**AIM OF THE EXERCISE:** Reproduce the data in full, exactly as given, leaving images out.

**DATA PROVIDED:**
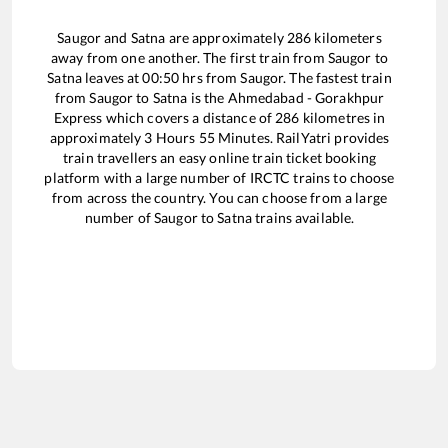
Saugor
and
Satna
are approximately
286
kilometers
away from one another. The first train from
Saugor
to
Satna
leaves at
00:50
hrs from
Saugor
. The fastest train
from
Saugor
to
Satna
is the
Ahmedabad - Gorakhpur
Express
which covers a distance of
286
kilometres in
approximately
3
Hours
55
Minutes. RailYatri provides
train travellers an easy online train ticket booking
platform with a large number of IRCTC trains to choose
from across the country. You can choose from a large
number of
Saugor
to
Satna
trains available.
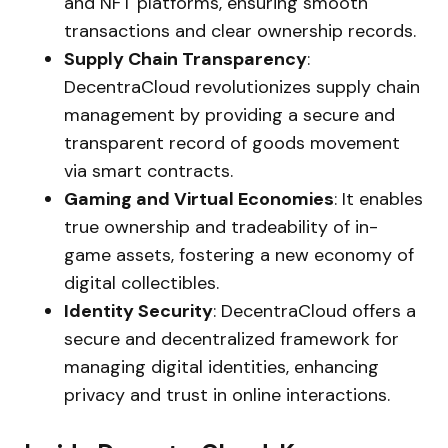
and NFT platforms, ensuring smooth
transactions and clear ownership records.
Supply Chain Transparency
:
DecentraCloud revolutionizes supply chain
management by providing a secure and
transparent record of goods movement
via smart contracts.
Gaming and Virtual Economies
: It enables
true ownership and tradeability of in-
game assets, fostering a new economy of
digital collectibles.
Identity Security
: DecentraCloud offers a
secure and decentralized framework for
managing digital identities, enhancing
privacy and trust in online interactions.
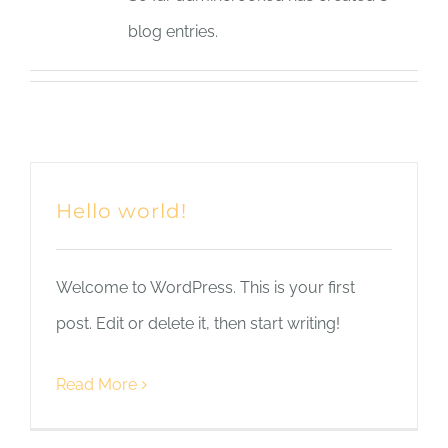
blog entries.
Hello world!
Welcome to WordPress. This is your first
post. Edit or delete it, then start writing!
Read More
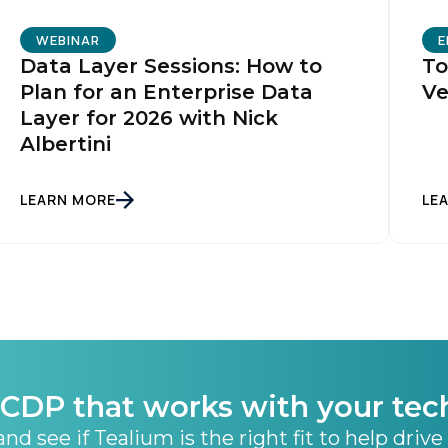
WEBINAR
E
Data Layer Sessions: How to
To
Plan for an Enterprise Data
Ve
Layer for 2026 with Nick
Albertini
LEARN MORE
LE
CDP that works with your tec
nd see if Tealium is the right fit to help drive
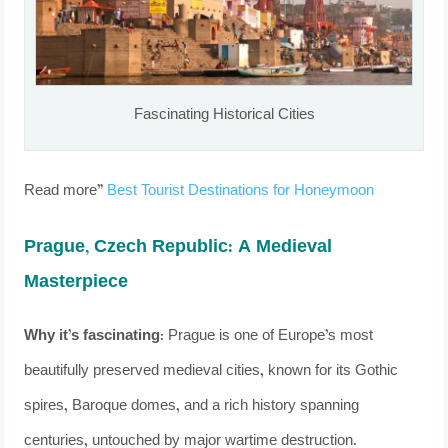
Fascinating Historical Cities
Read more”
Best Tourist Destinations for Honeymoon
Prague, Czech Republic: A Medieval
Masterpiece
Why it’s fascinating:
Prague is one of Europe’s most
beautifully preserved medieval cities, known for its Gothic
spires, Baroque domes, and a rich history spanning
centuries, untouched by major wartime destruction.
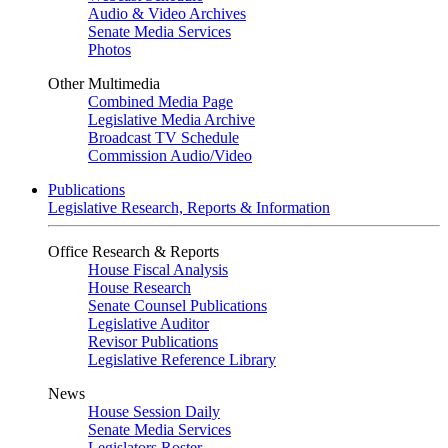
Audio & Video Archives
Senate Media Services
Photos
Other Multimedia
Combined Media Page
Legislative Media Archive
Broadcast TV Schedule
Commission Audio/Video
Publications
Legislative Research, Reports & Information
Office Research & Reports
House Fiscal Analysis
House Research
Senate Counsel Publications
Legislative Auditor
Revisor Publications
Legislative Reference Library
News
House Session Daily
Senate Media Services
Legislators Roster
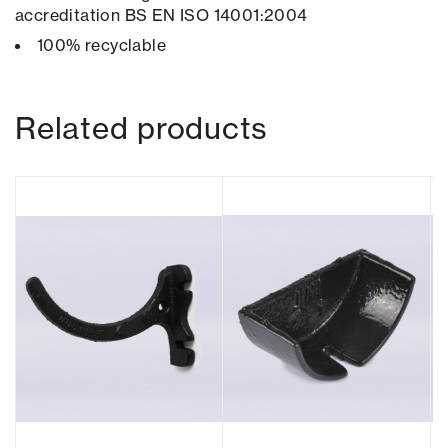
accreditation BS EN ISO 14001:2004
100% recyclable
Related products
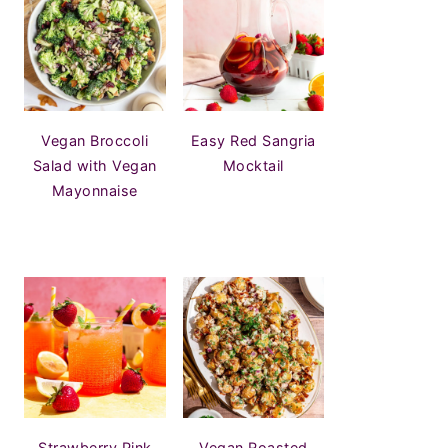
Vegan Broccoli
Easy Red Sangria
Salad with Vegan
Mocktail
Mayonnaise
Strawberry Pink
Vegan Roasted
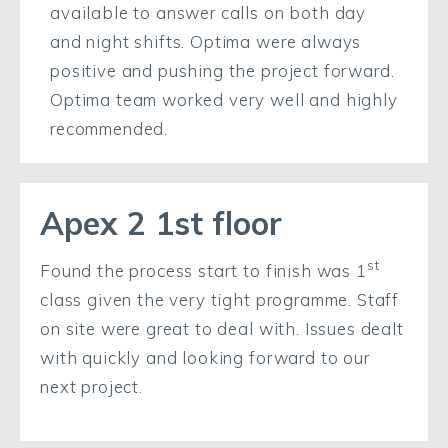
available to answer calls on both day
and night shifts. Optima were always
positive and pushing the project forward.
Optima team worked very well and highly
recommended.
Apex 2 1st floor
st
Found the process start to finish was 1
class given the very tight programme. Staff
on site were great to deal with. Issues dealt
with quickly and looking forward to our
next project.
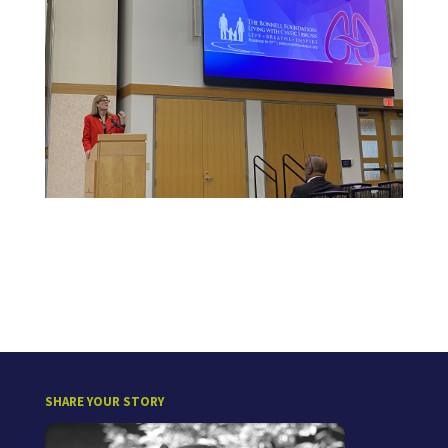
SHARE YOUR STORY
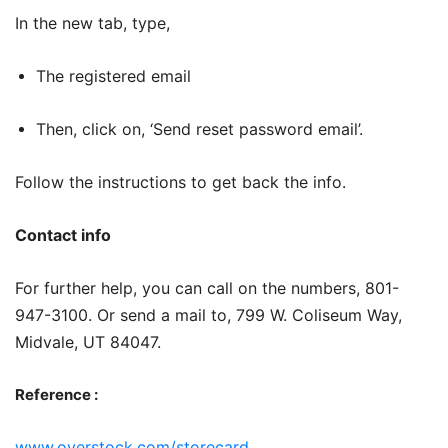
In the new tab, type,
The registered email
Then, click on, ‘Send reset password email’.
Follow the instructions to get back the info.
Contact info
For further help, you can call on the numbers, 801-
947-3100. Or send a mail to, 799 W. Coliseum Way,
Midvale, UT 84047.
Reference :
www.overstock.com/storecard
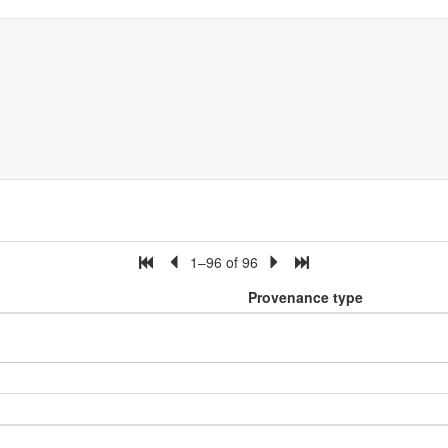
1–96 of 96
Provenance type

**RESPONSE:**
Saugor
and
Satna
are approximately
286
kilometers
away from one another. The first train from
Saugor
to
Satna
leaves at
00:50
hrs from
Saugor
. The fastest train
from
Saugor
to
Satna
is the
Ahmedabad - Gorakhpur
Express
which covers a distance of
286
kilometres in
approximately
3
Hours
55
Minutes. RailYatri provides
train travellers an easy online train ticket booking
platform with a large number of IRCTC trains to choose
from across the country. You can choose from a large
number of
Saugor
to
Satna
trains available.
and NFT platforms, ensuring smooth
transactions and clear ownership records.
Supply Chain Transparency
:
DecentraCloud revolutionizes supply chain
management by providing a secure and
transparent record of goods movement
via smart contracts.
Gaming and Virtual Economies
: It enables
true ownership and tradeability of in-
game assets, fostering a new economy of
digital collectibles.
Identity Security
: DecentraCloud offers a
secure and decentralized framework for
managing digital identities, enhancing
privacy and trust in online interactions.
blog entries.
Hello world!
Welcome to WordPress. This is your first
post. Edit or delete it, then start writing!
Read More
WEBINAR
E
Data Layer Sessions: How to
To
Plan for an Enterprise Data
Ve
Layer for 2026 with Nick
Albertini
LEARN MORE
LE
CDP that works with your tec
nd see if Tealium is the right fit to help drive
Fascinating Historical Cities
Read more”
Best Tourist Destinations for Honeymoon
Prague, Czech Republic: A Medieval
Masterpiece
Why it’s fascinating:
Prague is one of Europe’s most
beautifully preserved medieval cities, known for its Gothic
spires, Baroque domes, and a rich history spanning
centuries, untouched by major wartime destruction.
Audio & Video Archives
Senate Media Services
Photos
Other Multimedia
Combined Media Page
Legislative Media Archive
Broadcast TV Schedule
Commission Audio/Video
Publications
Legislative Research, Reports & Information
Office Research & Reports
House Fiscal Analysis
House Research
Senate Counsel Publications
Legislative Auditor
Revisor Publications
Legislative Reference Library
News
House Session Daily
Senate Media Services
Legislators Roster
accreditation BS EN ISO 14001:2004
100% recyclable
Related products
Vegan Broccoli
Easy Red Sangria
Salad with Vegan
Mocktail
Mayonnaise
Strawberry Pink
Vegan Roasted
available to answer calls on both day
and night shifts. Optima were always
positive and pushing the project forward.
Optima team worked very well and highly
recommended.
Apex 2 1st floor
st
Found the process start to finish was 1
class given the very tight programme. Staff
on site were great to deal with. Issues dealt
with quickly and looking forward to our
next project.
SHARE YOUR STORY
In the new tab, type,
The registered email
Then, click on, ‘Send reset password email’.
Follow the instructions to get back the info.
Contact info
For further help, you can call on the numbers, 801-
947-3100. Or send a mail to, 799 W. Coliseum Way,
Midvale, UT 84047.
Reference :
www.overstock.com/storecard
1–96 of 96
Provenance type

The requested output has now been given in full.